Los diferentes materiales tienen inherentemente diferente resistencia al envejecimiento.
Fibras sintéticas: Por ejemplo, nailon o poliéster. Su mayor enemigo es la radiación ultravioleta de la luz solar. La exposición prolongada a la luz solar hace que las fibras se vuelvan quebradizas y pierdan elasticidad.
Materiales de alta tecnología: Algunas líneas de amarre de alta gama tienen recubrimientos especiales antiabrasión en su superficie y su vida útil suele ser mucho más larga que la de las cuerdas de polipropileno comunes.
Cables de acero: su enemigo es la corrosión del agua de mar. Si el aceite antioxidante no se aplica con frecuencia, la oxidación reducirá significativamente su vida útil.
"Intensidad de trabajo": si el barco está amarrado con frecuencia en puertos con fuertes vientos, mares agitados y grandes amplitudes de marea, la cuerda se estirará y contraerá repetidamente bajo fuertes fuerzas, provocando la generación de calor y la fatiga gradual de las fibras internas.
Daños por fricción: Esta es la "causa de muerte" más común en las líneas de amarre. Si la cuerda pasa a través de guías o sobre los bordes del muelle sin cubiertas protectoras, la fricción prolongada y repetida deshilachará o incluso romperá la cuerda.

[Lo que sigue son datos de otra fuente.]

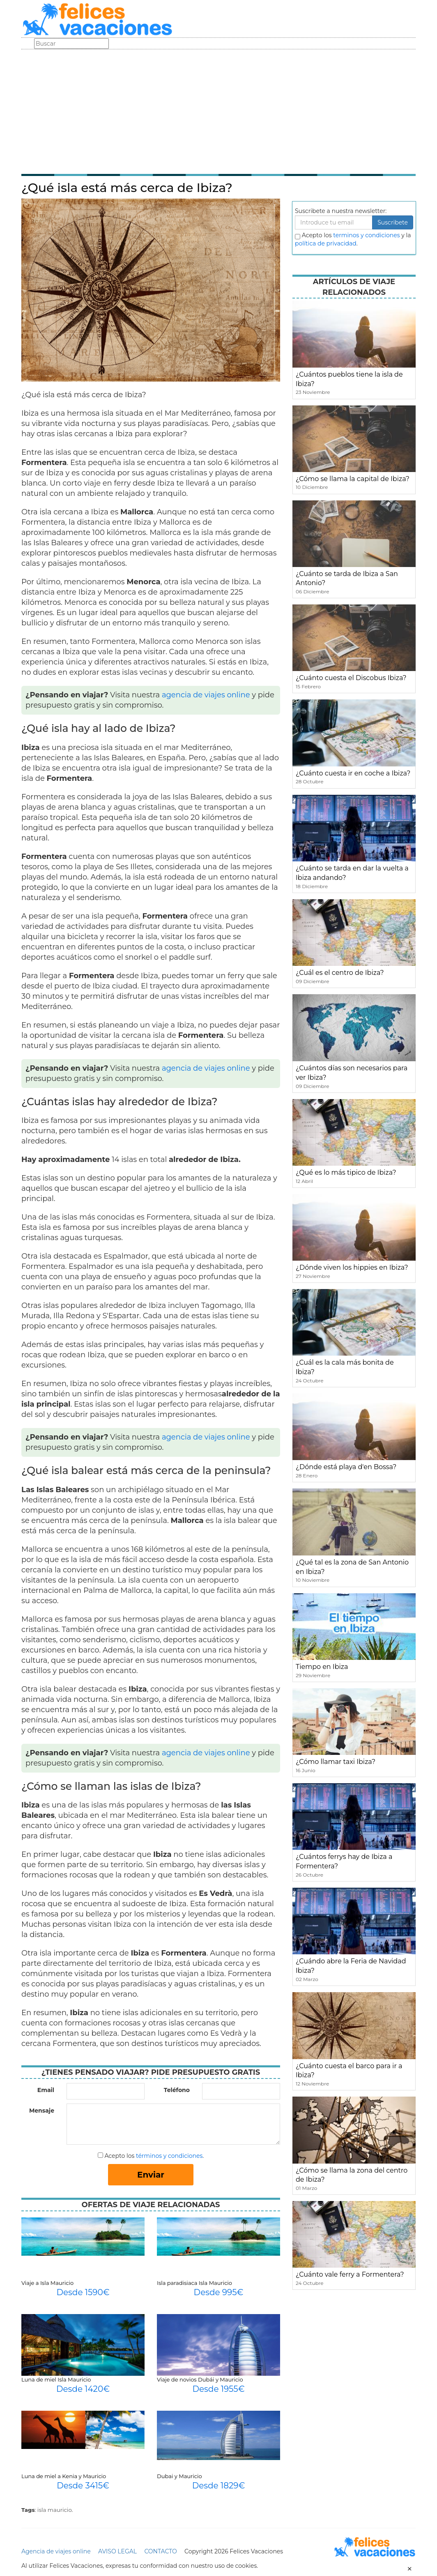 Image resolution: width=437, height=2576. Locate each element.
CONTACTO (160, 2551)
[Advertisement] (218, 111)
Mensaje (41, 2110)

Lavado y secado: Los cristales de sal del agua de mar actúan como pequeñas cuchillas, cortando y dañando las fibras del interior de la cuerda. Enjuagar con agua dulce después de cada uso puede prolongar significativamente su vida útil.
Entorno de almacenamiento: La vida útil de una línea de amarre será muy diferente dependiendo de si está apilada al azar en la cubierta al sol o cuidadosamente enrollada y almacenada en un armario para cuerdas fresco y bien ventilado.